The National Cancer Institute, meanwhile, has funded in vivo cellular and molecular imaging centers (ICMICs), which enable schools to bring in outside speakers on the subject of molecular imaging or set up Web sites (see accompanying article). The center for molecular imaging research at Massachusetts General Hospital, one of the first to receive a NCI ICMIC grant, has produced numerous seminars and lectures focused on different aspects of molecular imaging.

"Attendance has grown with the exponential increase in interest in the field," said Dr. Umar Mahmood, an assistant professor of radiology at Harvard Medical School. "The center has formed an angiogenesis club so radiologists in the entire Boston area can meet to discuss what approaches are most successful. Radiology residents have also spent dedicated time at the center to learn molecular imaging skills."

UCLA, another ICMIC, earmarked funds for minisabbaticals to provide hands-on research and didactic training in the interdisciplinary aspects of molecular imaging, according to Harvey Herschman, Ph.D., a professor of biological chemistry. Because functional imaging and molecular imaging encompass topics outside of traditional radiological training, some institutions are finding that grants not specific to radiology provide grounds for additional training in these new techniques.

"The ICMIC grant allows us to fund postdoc fellows as well as research on new techniques and technologies," said Dr. David Piwnica-Worms, director of the molecular imaging center at Washington University in St. Louis. "We're able to fund a lecture series and symposia and bring in outside speakers to give seminars."
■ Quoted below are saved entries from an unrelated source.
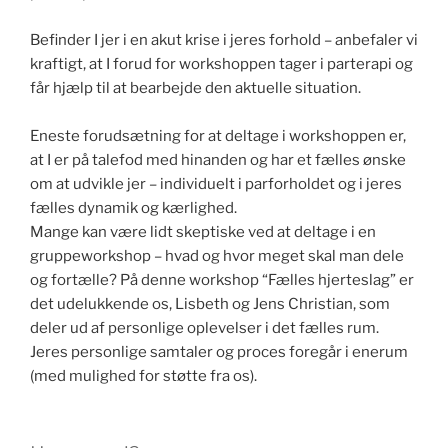
Befinder I jer i en akut krise i jeres forhold – anbefaler vi
kraftigt, at I forud for workshoppen tager i parterapi og
får hjælp til at bearbejde den aktuelle situation.
Eneste forudsætning for at deltage i workshoppen er,
at I er på talefod med hinanden og har et fælles ønske
om at udvikle jer – individuelt i parforholdet og i jeres
fælles dynamik og kærlighed.
Mange kan være lidt skeptiske ved at deltage i en
gruppeworkshop – hvad og hvor meget skal man dele
og fortælle? På denne workshop “Fælles hjerteslag” er
det udelukkende os, Lisbeth og Jens Christian, som
deler ud af personlige oplevelser i det fælles rum.
Jeres personlige samtaler og proces foregår i enerum
(med mulighed for støtte fra os).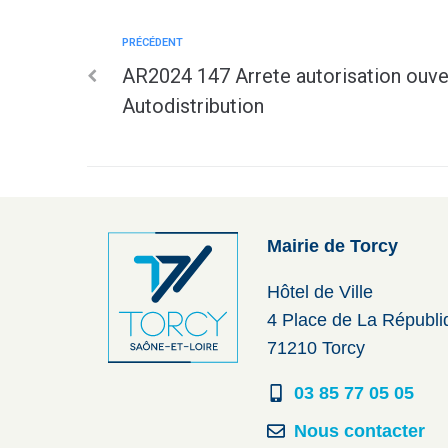
PRÉCÉDENT
AR2024 147 Arrete autorisation ouv
Autodistribution
Mairie de Torcy
Hôtel de Ville
4 Place de La Républ
71210 Torcy
03 85 77 05 05
Nous contacter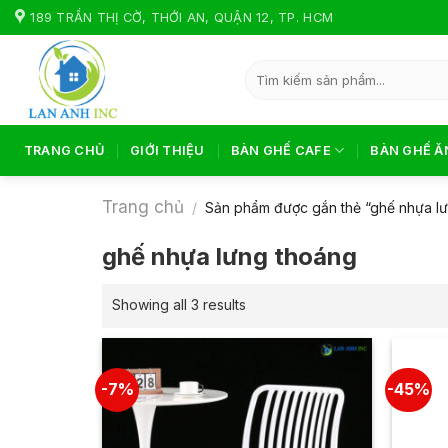
Skip
189 TRẦN THỊ CỜ, THỚI AN, QUẬN 12, TP. HCM
to
content
Tìm
kiếm:
TRANG CHỦ
GIỚI THIỆU
BÀN GHẾ CAFE
BÀN GHẾ Ă
Trang chủ
/
Sản phẩm được gắn thẻ “ghế nhựa l
ghế nhựa lưng thoáng
Showing all 3 results
-7%
-45%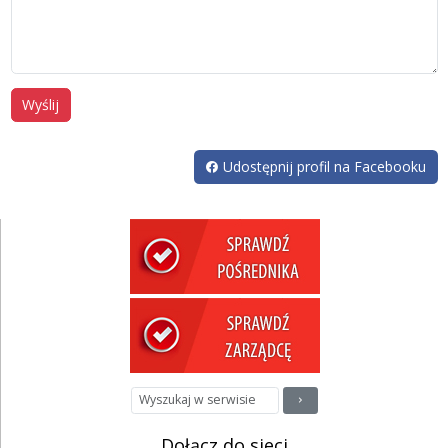
Wyślij
Udostępnij profil na Facebooku
Dołącz do sieci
Learning opportunities are not confined to fellowships and grants for established researchers. Residency programs are grappling with whether, how, and when to add functional imaging to their curricula.
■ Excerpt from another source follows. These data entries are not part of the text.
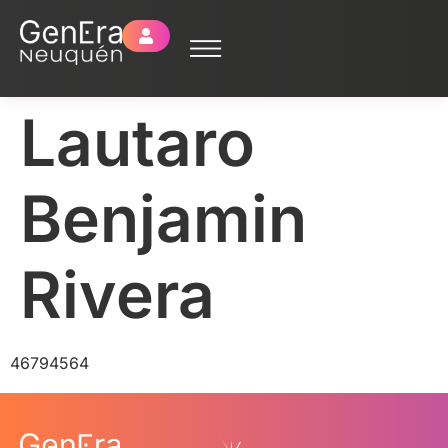
Lautaro
Benjamin
Rivera
46794564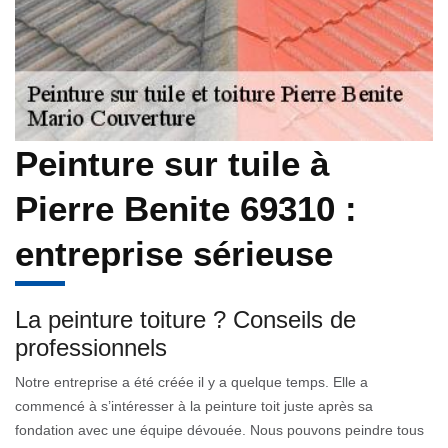
Peinture sur tuile à
Pierre Benite 69310 :
entreprise sérieuse
La peinture toiture ? Conseils de
professionnels
Notre entreprise a été créée il y a quelque temps. Elle a
commencé à s’intéresser à la peinture toit juste après sa
fondation avec une équipe dévouée. Nous pouvons peindre tous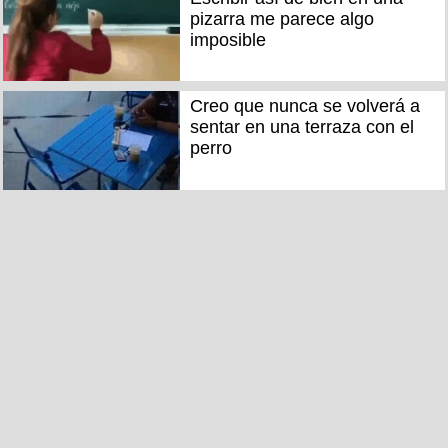
pizarra me parece algo
imposible
Creo que nunca se volverá a
sentar en una terraza con el
perro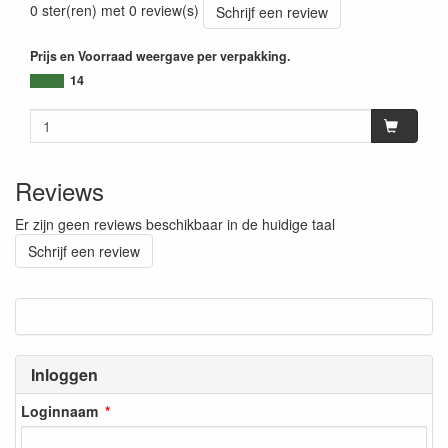
0 ster(ren) met 0 review(s)
Schrijf een review
Prijs en Voorraad weergave per verpakking.
14
Reviews
Er zijn geen reviews beschikbaar in de huidige taal
Schrijf een review
Inloggen
Loginnaam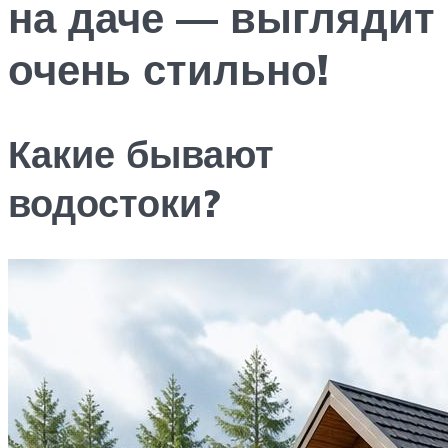
на даче — выглядит
очень стильно!
Какие бывают
водостоки?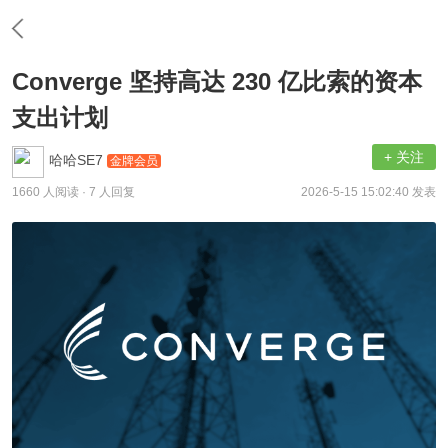
Converge 坚持高达 230 亿比索的资本
支出计划
+ 关注
哈哈SE7
金牌会员
1660 人阅读
· 7 人回复
2026-5-15 15:02:40 发表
"Right now, conventional radiological training doesn't engage critical thinking about the molecular mechanisms of disease or about molecular therapeutics," Piwnica-Worms said. "Radiologists, as generalists of sorts, might know which new drug is used with which disease, but they may not remember the details of how that drug worked at the cellular and biochemical level. An understanding of the molecular and biochemical mechanism of disease needs to be better incorporated."
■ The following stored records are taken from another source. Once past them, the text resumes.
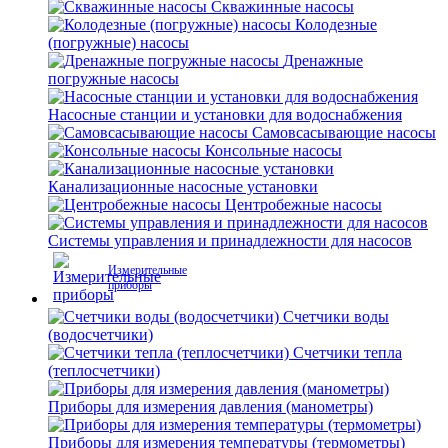
Скважинные насосы
Колодезные
(погружные) насосы
Дренажные
погружные насосы
Насосные станции и установки для водоснабжения
Самовсасывающие насосы
Консольные насосы
Канализационные насосные установки
Центробежные насосы
Системы управления и принадлежности для насосов
Измерительные
приборы
Счетчики воды
(водосчетчики)
Счетчики тепла
(теплосчетчики)
Приборы для измерения давления (манометры)
Приборы для измерения температуры (термометры)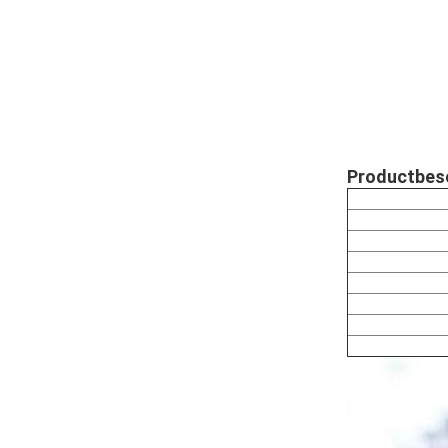
Productbesc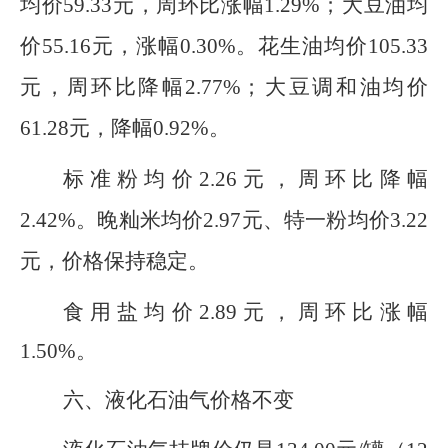
均价59.33元，周环比涨幅1.29%；大豆油均
价55.16元，涨幅0.30%。花生油均价105.33
元，周环比降幅2.77%；大豆调和油均价
61.28元，
降幅0.92%。
标准粉均价2.26元，周环比降幅
2.42%。晚籼米均价2.97元、特一粉均价3.22
元，价格保持稳定。
食用盐均价2.89元
，周环比涨幅
1.50%。
六、
液化石油气价格不变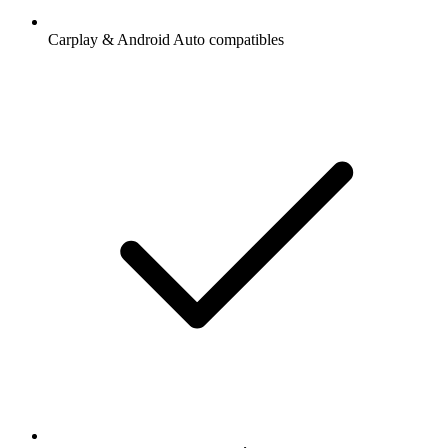
Carplay & Android Auto compatibles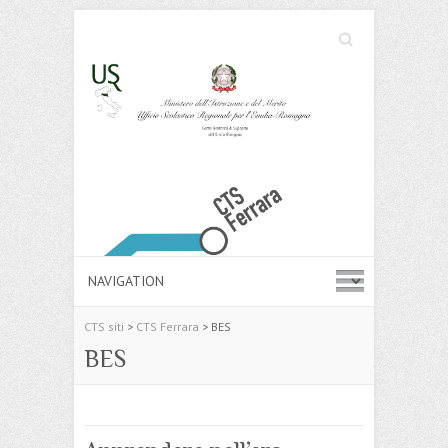
Cerca
Search
CTS siti
>
CTS Ferrara
>
BES
BES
Others caution that it may be premature to shift gears when functional and molecular imaging have yet to prove they can live up to the lofty expectations set for them.

"What is theoretically possible may never see the light of day," Wahl said. "For diagnostic agents, the development cost can be as much $20 million to $25 million. General agents like FDG that are not absolutely specific have an advantage. Because there is a willingness to pay more for drug therapies, it may make more sense to link diagnostic with therapeutic agents. Developing drugs is extremely expensive, and that is the limiting factor."

The interlude of uncertainty may give imagers a chance to prepare for coming changes (Figure 4), Piwnica-Worms said.

"In the future, radiologists will have to understand the details of the pharmacological agents and the targets, where these fit in the biochemical milieu of the disease process. And they will have to interpret all of this information in terms of pathophysiology," he said. "We won't be looking at fuzzy edges, we'll be looking at receptor density or the rate constant of the enzyme or transporter. Molecular imaging may be a more sophisticated and judicious use of image-enhancing agents."